Check each line of the material for the string "ภาคเร", and copy the lines that have it.
[Opening Data for analysis section]
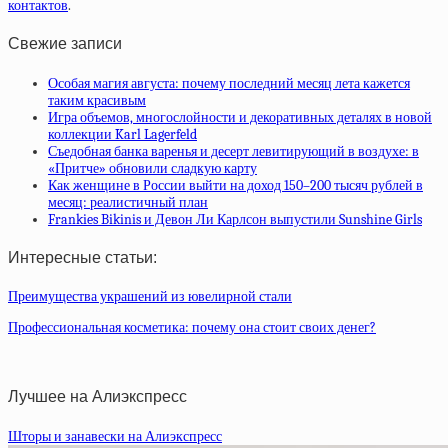
контактов
.
Свежие записи
Особая магия августа: почему последний месяц лета кажется
таким красивым
Игра объемов, многослойности и декоративных деталях в новой
коллекции Karl Lagerfeld
Съедобная банка варенья и десерт левитирующий в воздухе: в
«Притче» обновили сладкую карту
Как женщине в России выйти на доход 150–200 тысяч рублей в
месяц: реалистичный план
Frankies Bikinis и Девон Ли Карлсон выпустили Sunshine Girls
Интересные статьи:
Преимущества украшений из ювелирной стали
Профессиональная косметика: почему она стоит своих денег?
Лучшее на Алиэкспресс
Шторы и занавески на Алиэкспресс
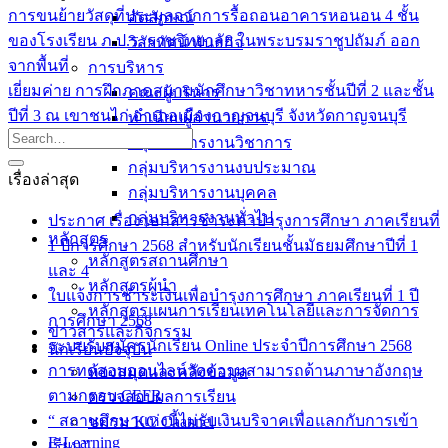
การขนย้ายวัสดุที่ประมูลจากการรื้อถอนอาคารหอนอน 4 ชั้น
อัตลักษณ์
ของโรงเรียน ภ.ป.ร. ราชวิทยาลัย ในพระบรมราชูปถัมภ์ ออก
วิสัยทัศน์ พันธกิจ
จากพื้นที่
การบริหาร
เยี่ยมค่าย การฝึกภาคสนามนักศึกษาวิชาทหารชั้นปีที่ 2 และชั้น
คณะผู้บริหาร
ปีที่ 3 ณ เขาชนไก่ อำเภอเมืองกาญจนบุรี จังหวัดกาญจนบุรี
ทำเนียบผู้อำนวยการ
กลุ่มบริหารงานวิชาการ
กลุ่มบริหารงานงบประมาณ
เรื่องล่าสุด
กลุ่มบริหารงานบุคคล
กลุ่มบริหารงานทั่วไป
ประกาศ เรื่อง เอกสารชำระค่าบำรุงการศึกษา ภาคเรียนที่
หลักสูตร
1 ปีการศึกษา 2568 สำหรับนักเรียนชั้นมัธยมศึกษาปีที่ 1
หลักสูตรสถานศึกษา
และ 4
หลักสูตรผู้นำ
ใบแจ้งการชำระเงินเพื่อบำรุงการศึกษา ภาคเรียนที่ 1 ปี
หลักสูตรแผนการเรียนเทคโนโลยีและการจัดการ
การศึกษา 2568
ข่าวสารและกิจกรรม
ระบบรับสมัครนักเรียน Online ประจำปีการศึกษา 2568
นักเรียนปัจจุบัน
การทดสอบออนไลน์วัดความสามารถด้านภาษาอังกฤษ
ห้องสมุดและคลังข้อมูล
ตามกรอบ CEFR
ตรวจสอบผลการเรียน
“ สถานศึกษาแห่งนี้ไม่รับเงินบริจาคเพื่อแลกกับการเข้า
ชมรม KC Channel
E-Learning
เรียน”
[Closing Data for analysis section]
Result for this task
ประกาศ เรื่อง เอกสารชำระค่าบำรุงการศึกษา ภาคเรียนที่
ใบแจ้งการชำระเงินเพื่อบำรุงการศึกษา ภาคเรียนที่ 1 ปี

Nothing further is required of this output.